**To do:**
Among the entries below, find the lines with the word "TOKYO" and copy them.

(Beginning of The records)

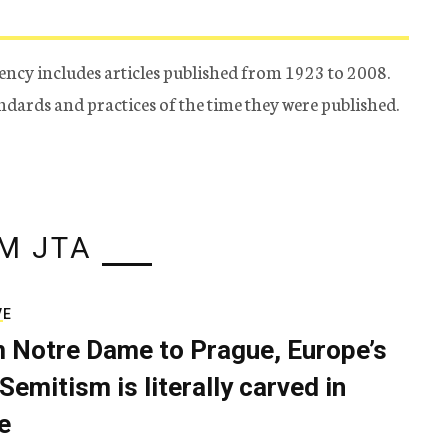
ency includes articles published from 1923 to 2008.
tandards and practices of the time they were published.
M JTA
VE
 Notre Dame to Prague, Europe’s
Semitism is literally carved in
e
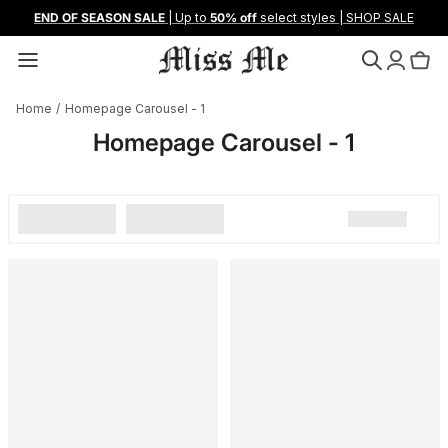
Skip
END OF SEASON SALE
| Up to
50% off
select styles | SHOP SALE
to
content
Shop All New
Shop All Denim
Shop All Jeans
Summer '26
Loyalty & Rewards
Home
/
Homepage Carousel - 1
Camo Capsule
Shop By Fit
Shop All Clothing
Camo Capsule
Refer A Friend
Homepage Carousel - 1
Desert Capsule
Shop By Rise
Shop By Category
Desert Capsule
Denim Fit Guide
Femme Fatale
Featured
Trending
Femme Fatale
About Us
Gilded Gothic
Spring 2026
Sustainability
Loyalty
Black Label: Afterhours
Style Guide
Collab With Us
Bootcut
Shorts
Contact Us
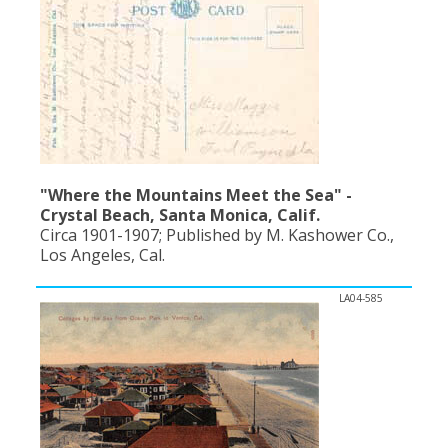
"Where the Mountains Meet the Sea" -
Crystal Beach, Santa Monica, Calif.
Circa 1901-1907; Published by M. Kashower Co.,
Los Angeles, Cal.
LA04-585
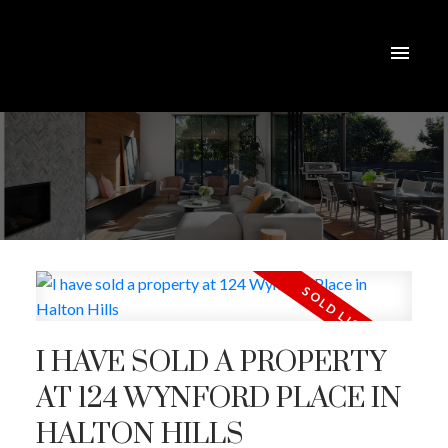
I HAVE SOLD A PROPERTY
AT 124 WYNFORD PLACE IN
HALTON HILLS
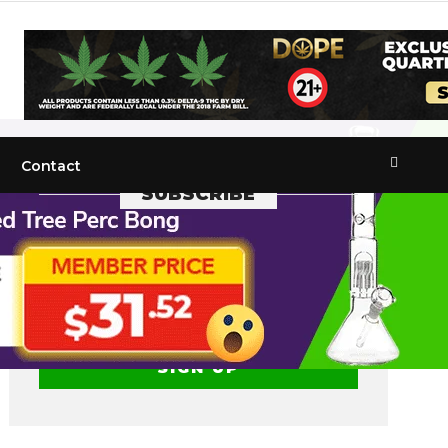
Contact
SUBSCRIBE
Get the recent popular stories straight
into your inbox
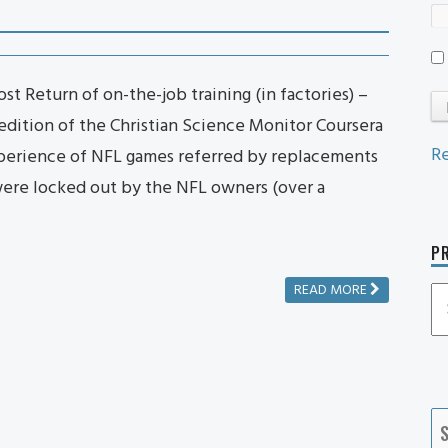
t Return of on-the-job training (in factories) –
 edition of the Christian Science Monitor Coursera
Re
perience of NFL games referred by replacements
ere locked out by the NFL owners (over a
PR
READ MORE
P
P
Ca
S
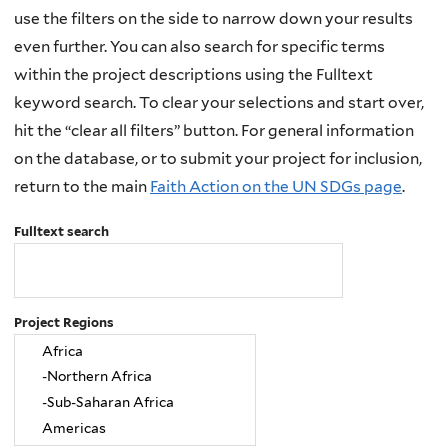
use the filters on the side to narrow down your results
even further. You can also search for specific terms
within the project descriptions using the Fulltext
keyword search. To clear your selections and start over,
hit the “clear all filters” button. For general information
on the database, or to submit your project for inclusion,
return to the main
Faith Action on the UN SDGs page
.
Fulltext search
Project Regions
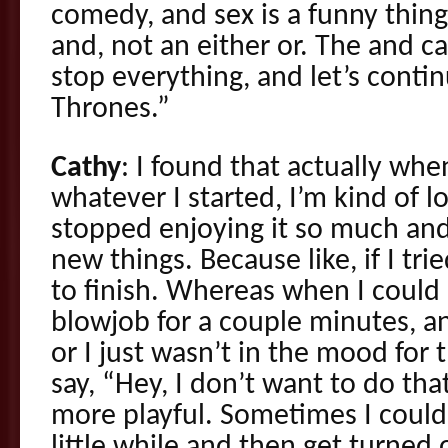
comedy, and sex is a funny thing
and, not an either or. The and ca
stop everything, and let’s cont
Thrones.”
Cathy
: I found that actually when 
whatever I started, I’m kind of l
stopped enjoying it so much and I
new things. Because like, if I trie
to finish. Whereas when I could
blowjob for a couple minutes, a
or I just wasn’t in the mood for 
say, “Hey, I don’t want to do tha
more playful. Sometimes I could 
little while and then get turned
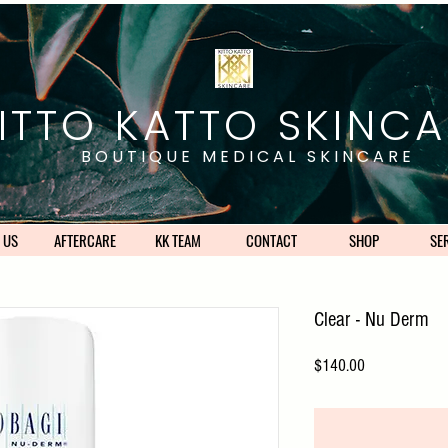
ITTO KATTO SKINCA
BOUTIQUE MEDICAL SKINCARE
 US
AFTERCARE
KK TEAM
CONTACT
SHOP
SE
Clear - Nu Derm
Price
$140.00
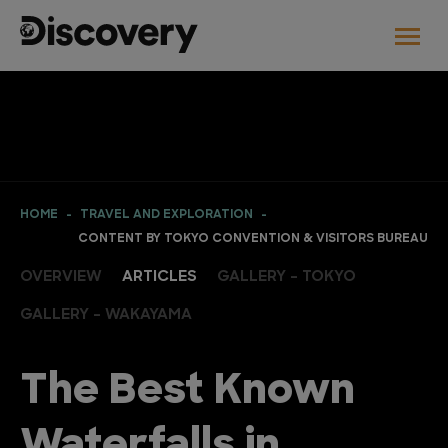
HOME
TRAVEL AND EXPLORATION
CONTENT BY TOKYO CONVENTION & VISITORS BUREAU
OVERVIEW
ARTICLES
GALLERY - TOKYO
GALLERY - WAKAYAMA
The Best Known
Waterfalls in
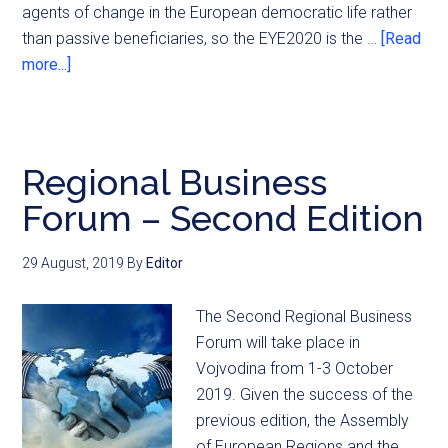
agents of change in the European democratic life rather
than passive beneficiaries, so the EYE2020 is the …
[Read
more...]
Regional Business
Forum – Second Edition
29 August, 2019
By
Editor
The Second Regional Business
Forum will take place in
Vojvodina from 1-3 October
2019. Given the success of the
previous edition, the Assembly
of European Regions and the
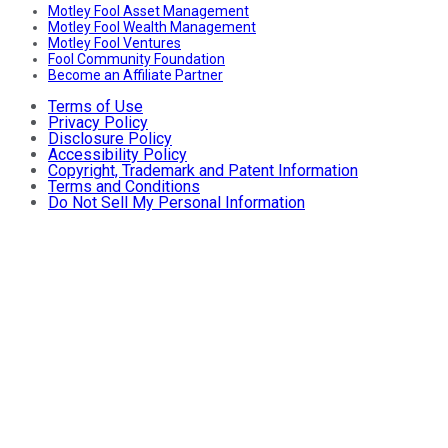
Motley Fool Asset Management
Motley Fool Wealth Management
Motley Fool Ventures
Fool Community Foundation
Become an Affiliate Partner
Terms of Use
Privacy Policy
Disclosure Policy
Accessibility Policy
Copyright, Trademark and Patent Information
Terms and Conditions
Do Not Sell My Personal Information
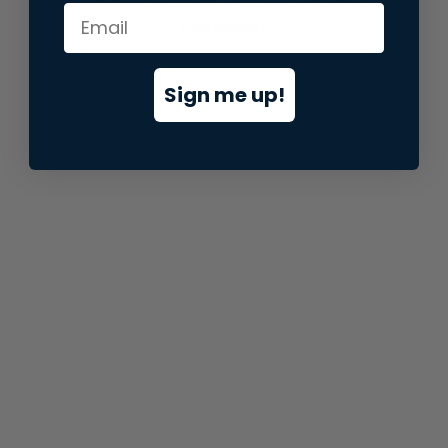
information).
Sign me up!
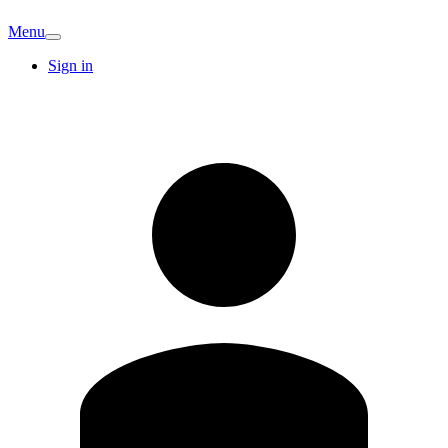
Menu
Sign in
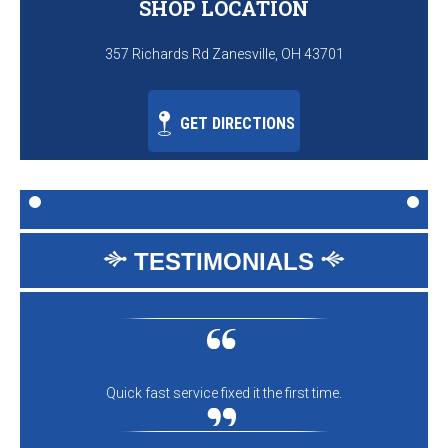
SHOP LOCATION
357 Richards Rd Zanesville, OH 43701
GET DIRECTIONS
TESTIMONIALS
Quick fast service fixed it the first time.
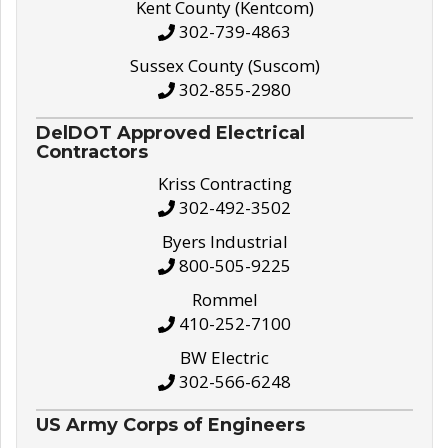
Kent County (Kentcom)
302-739-4863
Sussex County (Suscom)
302-855-2980
DelDOT Approved Electrical
Contractors
Kriss Contracting
302-492-3502
Byers Industrial
800-505-9225
Rommel
410-252-7100
BW Electric
302-566-6248
US Army Corps of Engineers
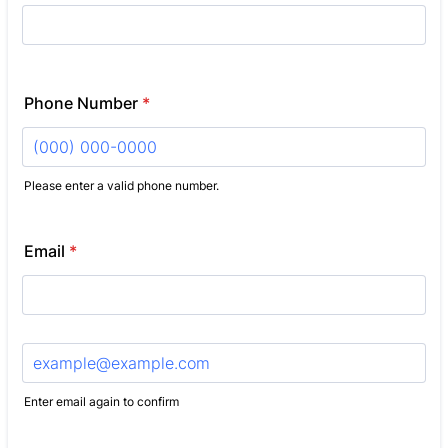
Phone Number
*
Please enter a valid phone number.
Format: (000) 000-0000.
Email
*
Confirmation Email
Enter email again to confirm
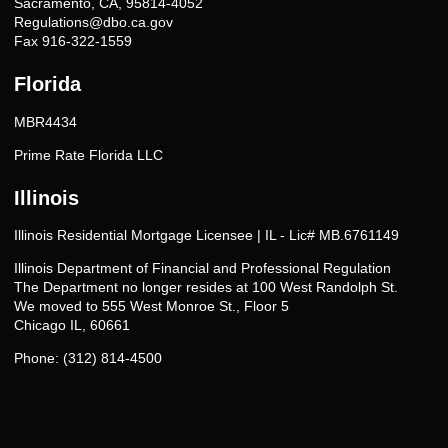
Sacramento, CA, 95814-4052
Regulations@dbo.ca.gov
Fax 916-322-1559
Florida
MBR4434
Prime Rate Florida LLC
Illinois
Illinois Residential Mortgage Licensee | IL - Lic# MB.6761149
Illinois Department of Financial and Professional Regulation
The Department no longer resides at 100 West Randolph St.
We moved to 555 West Monroe St., Floor 5
Chicago IL, 60661
Phone: (312) 814-4500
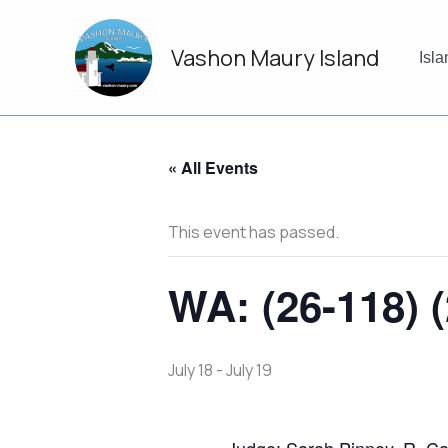
Skip
to
Vashon Maury Island
content
Isl
« All Events
This event has passed.
WA: (26-118) (
July 18
-
July 19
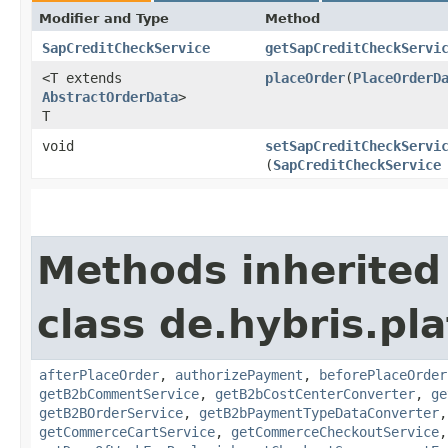
Modifier and Type
Method
SapCreditCheckService
getSapCreditCheckServi
<T extends
placeOrder
​(
PlaceOrderD
AbstractOrderData
>
T
void
setSapCreditCheckServi
(
SapCreditCheckService
Methods inherited
class de.hybris.pl
afterPlaceOrder
,
authorizePayment
,
beforePlaceOrder
getB2bCommentService
,
getB2bCostCenterConverter
,
ge
getB2BOrderService
,
getB2bPaymentTypeDataConverter
getCommerceCartService
,
getCommerceCheckoutService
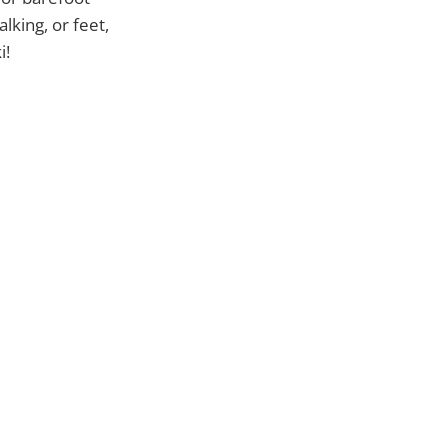
lking, or feet,
i!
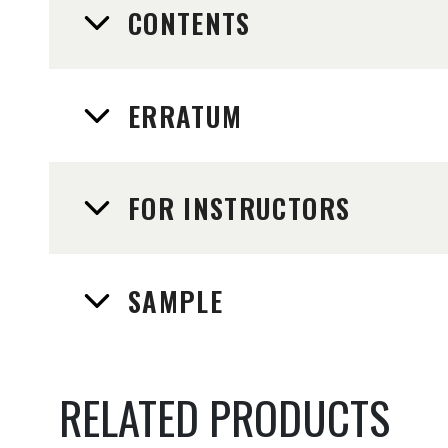
CONTENTS
ERRATUM
FOR INSTRUCTORS
SAMPLE
RELATED PRODUCTS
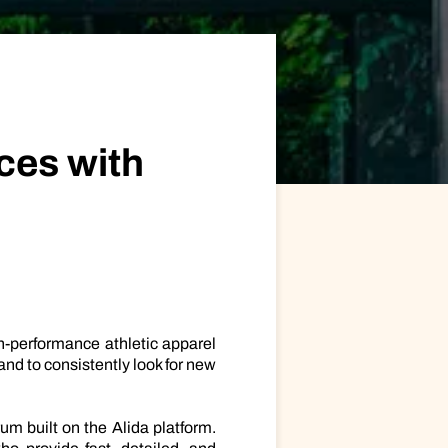
ional/Managed Services
fortless administration and seamless integration.
ces with
gh-performance athletic apparel
nd to consistently look for new
m built on the Alida platform.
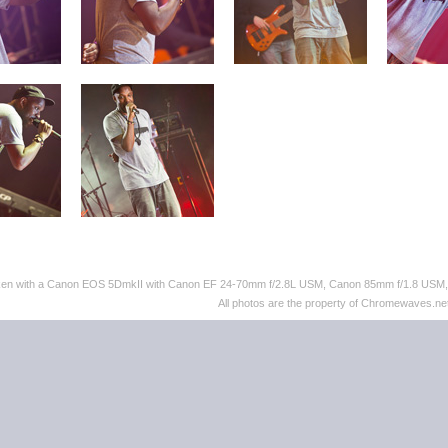
taken with a Canon EOS 5DmkII with Canon EF 24-70mm f/2.8L USM, Canon 85mm f/1.8 US
All photos are the property of Chromewaves.net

(End of The records)

**Task result:**
CONTENT BY TOKYO CONVENTION & VISITORS BUREAU
GALLERY - TOKYO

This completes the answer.